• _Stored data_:
=== Section Start ===

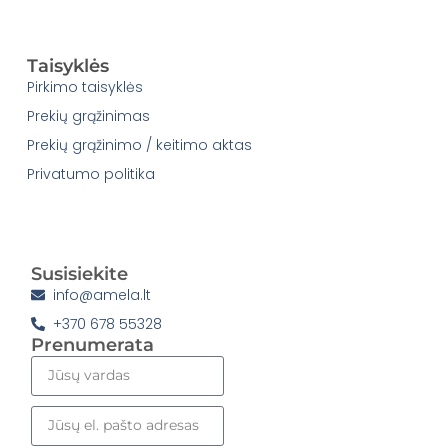
Taisyklės
Pirkimo taisyklės
Prekių grąžinimas
Prekių grąžinimo / keitimo aktas
Privatumo politika
Susisiekite
info@amela.lt
+370 678 55328
Prenumerata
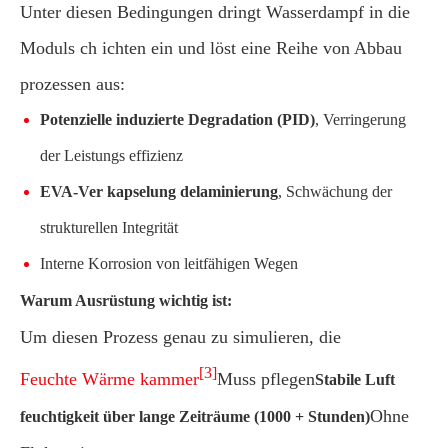
Unter diesen Bedingungen dringt Wasserdampf in die
Moduls ch ichten ein und löst eine Reihe von Abbau
prozessen aus:
Potenzielle induzierte Degradation (PID)
, Verringerung
der Leistungs effizienz
EVA-Ver kapselung delaminierung
, Schwächung der
strukturellen Integrität
Interne Korrosion von leitfähigen Wegen
Warum Ausrüstung wichtig ist:
Um diesen Prozess genau zu simulieren, die
[3]
Feuchte Wärme kammer
Muss pflegen
Stabile Luft
Ohne
feuchtigkeit über lange Zeiträume (1000 + Stunden)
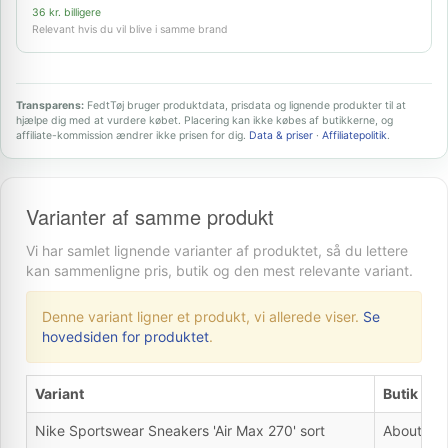
36 kr. billigere
Relevant hvis du vil blive i samme brand
Transparens:
FedtTøj bruger produktdata, prisdata og lignende produkter til at
hjælpe dig med at vurdere købet. Placering kan ikke købes af butikkerne, og
affiliate-kommission ændrer ikke prisen for dig.
Data & priser
·
Affiliatepolitik
.
Varianter af samme produkt
Vi har samlet lignende varianter af produktet, så du lettere
kan sammenligne pris, butik og den mest relevante variant.
Denne variant ligner et produkt, vi allerede viser.
Se
hovedsiden for produktet
.
Variant
Butik
Nike Sportswear Sneakers 'Air Max 270' sort
About Yo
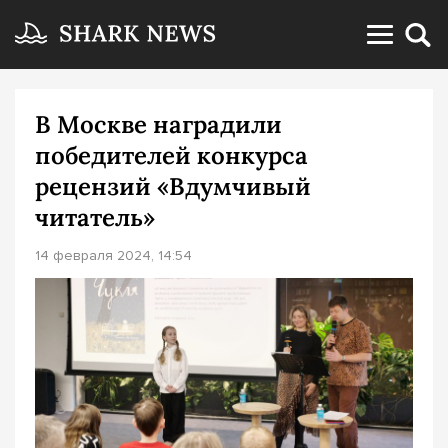
В Москве наградили
победителей конкурса
рецензий «Вдумчивый
читатель»
14 февраля 2024, 14:54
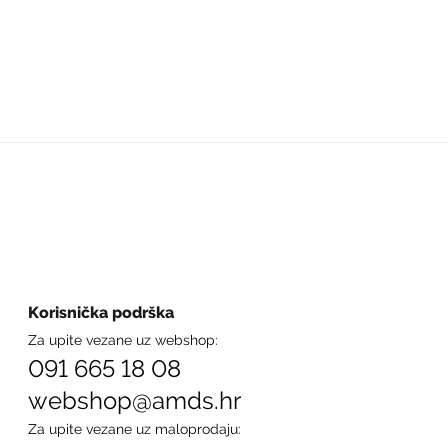
Korisnička podrška
Za upite vezane uz webshop:
091 665 18 08
webshop@amds.hr
Za upite vezane uz maloprodaju:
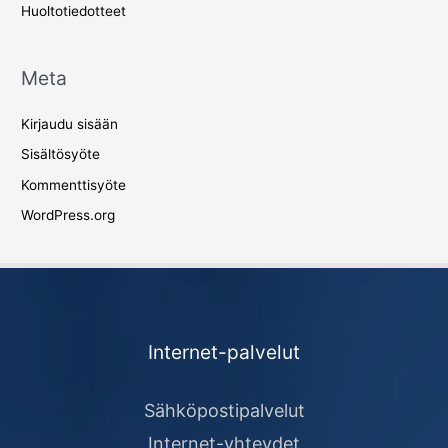
Huoltotiedotteet
Meta
Kirjaudu sisään
Sisältösyöte
Kommenttisyöte
WordPress.org
Internet-palvelut
Sähköpostipalvelut
Internet-yhteydet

=== Section End ===

• _REQUIRED WORK_: Gather up every line in the data above that contains the word "Prekių", copying each one.

• _OUTPUT OF THE TASK_:
Prekių grąžinimas
Prekių grąžinimo / keitimo aktas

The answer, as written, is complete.